RECORD EXTRACTS
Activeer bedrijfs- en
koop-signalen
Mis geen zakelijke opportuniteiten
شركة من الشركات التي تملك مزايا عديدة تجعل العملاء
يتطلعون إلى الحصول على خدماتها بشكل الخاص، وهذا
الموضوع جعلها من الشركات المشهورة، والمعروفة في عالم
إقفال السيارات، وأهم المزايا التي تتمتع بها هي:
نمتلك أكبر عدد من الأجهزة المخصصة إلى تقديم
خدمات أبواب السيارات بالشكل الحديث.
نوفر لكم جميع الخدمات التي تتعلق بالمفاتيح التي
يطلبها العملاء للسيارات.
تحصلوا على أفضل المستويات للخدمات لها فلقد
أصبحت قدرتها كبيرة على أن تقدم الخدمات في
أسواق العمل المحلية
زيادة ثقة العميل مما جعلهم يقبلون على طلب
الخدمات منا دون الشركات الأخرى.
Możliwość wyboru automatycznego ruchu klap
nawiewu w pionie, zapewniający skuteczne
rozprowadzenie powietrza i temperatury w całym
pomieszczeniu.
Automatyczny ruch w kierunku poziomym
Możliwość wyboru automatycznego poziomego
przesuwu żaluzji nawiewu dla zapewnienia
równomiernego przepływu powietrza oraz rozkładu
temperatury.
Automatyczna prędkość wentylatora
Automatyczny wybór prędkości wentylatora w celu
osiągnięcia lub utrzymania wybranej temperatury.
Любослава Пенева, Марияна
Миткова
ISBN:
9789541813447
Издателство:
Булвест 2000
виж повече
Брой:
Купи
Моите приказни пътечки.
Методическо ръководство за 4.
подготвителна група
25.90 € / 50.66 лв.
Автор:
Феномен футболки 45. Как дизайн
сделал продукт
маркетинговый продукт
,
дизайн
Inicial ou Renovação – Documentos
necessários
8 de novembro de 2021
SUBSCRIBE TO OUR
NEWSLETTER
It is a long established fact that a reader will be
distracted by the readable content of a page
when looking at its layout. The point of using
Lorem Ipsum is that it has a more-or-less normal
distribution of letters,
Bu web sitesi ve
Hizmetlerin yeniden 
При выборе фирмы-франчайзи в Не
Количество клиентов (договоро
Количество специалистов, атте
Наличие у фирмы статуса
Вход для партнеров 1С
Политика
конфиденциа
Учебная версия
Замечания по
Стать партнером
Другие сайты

EXERCISE GOAL
Transcribe the material exactly, stopping after the "الخدمات منا دون الشركات الأخرى." line.

TASK SOLUTION
Activeer bedrijfs- en
koop-signalen
Mis geen zakelijke opportuniteiten
شركة من الشركات التي تملك مزايا عديدة تجعل العملاء
يتطلعون إلى الحصول على خدماتها بشكل الخاص، وهذا
الموضوع جعلها من الشركات المشهورة، والمعروفة في عالم
إقفال السيارات، وأهم المزايا التي تتمتع بها هي:
نمتلك أكبر عدد من الأجهزة المخصصة إلى تقديم
خدمات أبواب السيارات بالشكل الحديث.
نوفر لكم جميع الخدمات التي تتعلق بالمفاتيح التي
يطلبها العملاء للسيارات.
تحصلوا على أفضل المستويات للخدمات لها فلقد
أصبحت قدرتها كبيرة على أن تقدم الخدمات في
أسواق العمل المحلية
زيادة ثقة العميل مما جعلهم يقبلون على طلب
الخدمات منا دون الشركات الأخرى.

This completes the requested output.